Accanto alle molte luci della storia della plastica, nel tempo hanno cominciato a emergere anche alcune ombre. La prima, paradossalmente, riguarda proprio le ragioni per cui questo materiale ha avuto inizialmente tanto successo, ovvero la sua straordinaria resistenza. La plastica impiega secoli a degradarsi naturalmente, e dato che molti oggetti realizzati in questo materiale hanno un ciclo vitale breve è inevitabile che i prodotti in plastica, una volta utilizzati, si trasformino rapidamente in rifiuti che vanno a ingrossare la mole di materiale depositato nelle discariche.

Un secondo problema è collegato al costo energetico della produzione della plastica.

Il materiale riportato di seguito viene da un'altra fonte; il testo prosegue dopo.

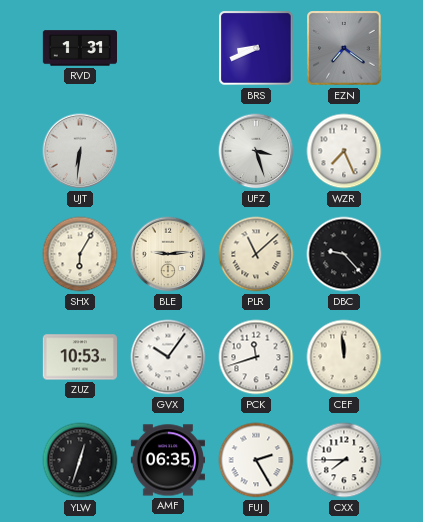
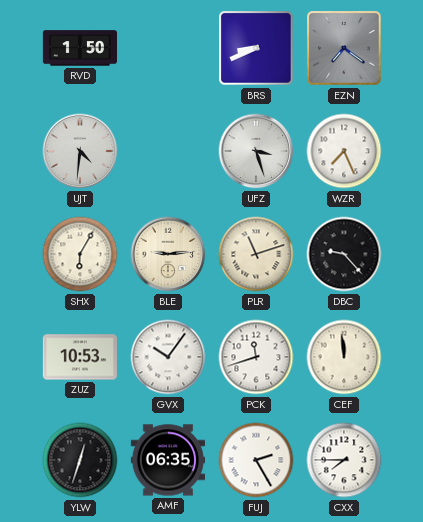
RVD: 1:31 -> 1:50
UJT: 6:31 -> 4:31
PLR: 11:08 -> 11:12
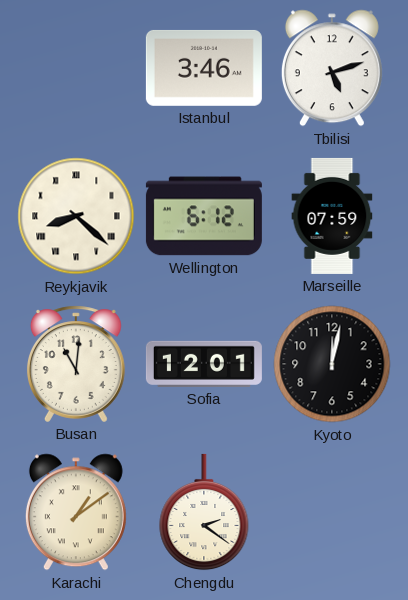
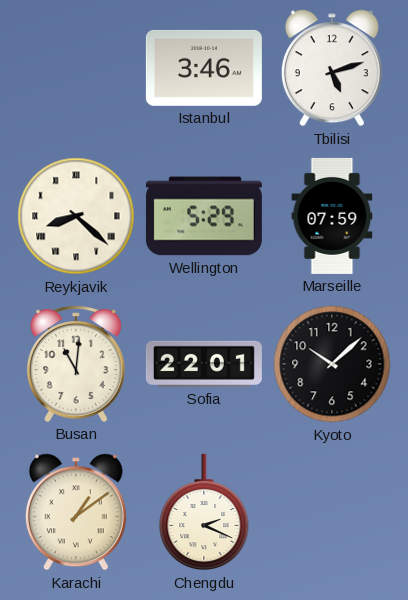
Wellington: 6:12 -> 5:29
Sofia: 12:01 -> 22:01
Kyoto: 12:02 -> 10:08
Chengdu: 2:21 -> 2:19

Questo materiale, infatti, è un derivato del petrolio, che è una materia prima non rinnovabile, e richiede una grande quantità di energia nella fase di produzione e lavorazione. Si calcola che per produrre una tonnellata di plastica siano necessari 900 litri di petrolio, 180 metri cubi d’acqua e 14.000 kWh di energia: un investimento significativo, specie se utilizzato per la produzione di prodotti usa e getta.

La miglior risposta a entrambe queste importanti questioni è, come abbiamo imparato negli ultimi decenni, il riciclaggio: avviare i rifiuti di materiale plastico ai centri per il riciclo permette infatti di dare nuova vita alla plastica, e ciò si traduce in una minore quantità di rifiuti conferiti in discarica e in un significativo risparmio di energia e materie prime.

 

Smaltire correttamente la plastica per tutelare gli animali e l’ambiente

La sempre più ampia diffusione della plastica ha generato anche gravi problemi dal punto di vista della tutela dell’ambiente, dal momento che solo una piccola parte dei rifiuti plastici viene correttamente differenziata e riciclata o, in alternativa, incenerita, mentre circa l’80% viene smaltito in discarica o abbandonato nell’ambiente o in mare, provocando un significativo inquinamento.

L’abbandono dei rifiuti in natura (il cosiddetto “littering”) è la circostanza più dannosa per l’ambiente, dal momento che la mole di plastica abbandonata interferisce con la vita degli animali, causando gravi danni. L’esempio più emblematico è il gravissimo impatto della plastica sulla fauna marina: si stima che ogni anno circa un milione e mezzo di animali marini – tartarughe, pesci, balene… – muoia per cause connesse con la plastica abbandonata nei mari e negli oceani, e la tendenza non sembra destinata a invertirsi. Attualmente si stima che nei mari siano presenti più di 150 milioni di tonnellate di plastica, e la quantità aumenta di circa 8 milioni di tonnellate l’anno: all’attuale ritmo di crescita, si calcola che nel 2025 in mare ci sarà una tonnellata di plastica ogni 3 tonnellate di pesce, e nel 2050 la quantità di plastica presente in mare supererà, in peso, quella della fauna marina.

La presenza di plastica abbandonata in natura o nel mare non costituisce solo un grave pericolo per la sopravvivenza degli animali – che rischiano di ferirsi, strangolarsi o rimanere intrappolati nell’enorme mole di rifiuti che popola il loro ambiente naturale – ma ha importanti ricadute anche sulla salute umana. La plastica abbandonata in mare, infatti, si disgrega liberando particelle dette microplastiche o nanoplastiche, che vengono ingerite dagli animali marini e anche dai pesci utilizzati per l’alimentazione umana. Questo fa sì che ognuno di noi possa arrivare a ingerire, indirettamente, anche diversi grammi di plastica alla settimana, con conseguenze per la salute non ancora completamente chiarite.

Riciclare correttamente la plastica, quindi, è la via maestra per tutelare al meglio la natura, la fauna e noi stessi. Per questa ragione è fondamentale prestare la massima attenzione alla differenziazione dei rifiuti che produciamo, e affidarsi a centri di smaltimento dotati di attrezzature e strutture efficienti, in grado di garantire il recupero e riutilizzo della plastica che è già stata prodotta e che può rientrare nel ciclo produttivo come materia prima seconda.